BEGIN PROVIDED MATERIAL

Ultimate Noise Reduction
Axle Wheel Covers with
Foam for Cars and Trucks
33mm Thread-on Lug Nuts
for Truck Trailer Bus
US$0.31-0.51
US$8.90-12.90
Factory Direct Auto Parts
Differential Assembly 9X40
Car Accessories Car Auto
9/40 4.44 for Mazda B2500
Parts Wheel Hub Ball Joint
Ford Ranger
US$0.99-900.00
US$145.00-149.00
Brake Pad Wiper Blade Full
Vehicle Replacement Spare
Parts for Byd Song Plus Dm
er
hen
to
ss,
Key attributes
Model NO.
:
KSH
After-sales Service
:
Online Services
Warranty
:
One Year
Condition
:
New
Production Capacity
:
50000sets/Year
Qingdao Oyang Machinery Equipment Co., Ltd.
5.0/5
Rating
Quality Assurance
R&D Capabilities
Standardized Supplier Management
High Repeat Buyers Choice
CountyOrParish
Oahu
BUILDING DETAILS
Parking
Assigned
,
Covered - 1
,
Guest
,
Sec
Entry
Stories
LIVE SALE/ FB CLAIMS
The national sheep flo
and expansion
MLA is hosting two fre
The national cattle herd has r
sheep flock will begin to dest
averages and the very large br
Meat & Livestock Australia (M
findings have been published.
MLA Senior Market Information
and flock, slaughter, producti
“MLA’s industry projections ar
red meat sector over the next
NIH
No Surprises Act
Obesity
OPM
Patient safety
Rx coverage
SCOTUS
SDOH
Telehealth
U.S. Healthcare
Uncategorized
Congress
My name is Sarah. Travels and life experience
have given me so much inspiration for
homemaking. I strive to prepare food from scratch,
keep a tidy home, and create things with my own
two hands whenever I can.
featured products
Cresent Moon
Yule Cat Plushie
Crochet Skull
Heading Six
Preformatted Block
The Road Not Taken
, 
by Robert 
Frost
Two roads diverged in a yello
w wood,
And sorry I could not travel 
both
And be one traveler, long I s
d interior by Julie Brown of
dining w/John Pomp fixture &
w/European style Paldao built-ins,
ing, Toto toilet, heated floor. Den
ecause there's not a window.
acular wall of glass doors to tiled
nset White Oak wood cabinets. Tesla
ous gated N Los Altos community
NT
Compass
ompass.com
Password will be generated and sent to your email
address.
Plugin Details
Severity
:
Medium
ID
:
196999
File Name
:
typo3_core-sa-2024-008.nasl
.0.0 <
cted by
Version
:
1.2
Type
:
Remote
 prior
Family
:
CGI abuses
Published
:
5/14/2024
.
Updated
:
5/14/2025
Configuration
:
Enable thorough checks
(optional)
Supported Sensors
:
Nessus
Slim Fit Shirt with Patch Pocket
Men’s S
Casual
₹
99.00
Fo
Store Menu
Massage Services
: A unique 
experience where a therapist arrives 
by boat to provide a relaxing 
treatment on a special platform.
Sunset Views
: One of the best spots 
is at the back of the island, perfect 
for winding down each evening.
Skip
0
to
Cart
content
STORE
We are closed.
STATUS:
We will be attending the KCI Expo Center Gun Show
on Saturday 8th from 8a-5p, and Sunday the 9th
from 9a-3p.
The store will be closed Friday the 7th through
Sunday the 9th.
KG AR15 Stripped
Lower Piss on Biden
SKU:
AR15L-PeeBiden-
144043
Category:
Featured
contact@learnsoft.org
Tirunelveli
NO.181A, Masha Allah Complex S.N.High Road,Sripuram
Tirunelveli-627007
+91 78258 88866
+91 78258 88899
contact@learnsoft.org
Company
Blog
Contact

END PROVIDED MATERIAL

● TASK TO COMPLETE: Filter the records above and copy every line that contains the word "flock".

● TASK SOLUTION:
sheep flock will begin to dest
and flock, slaughter, producti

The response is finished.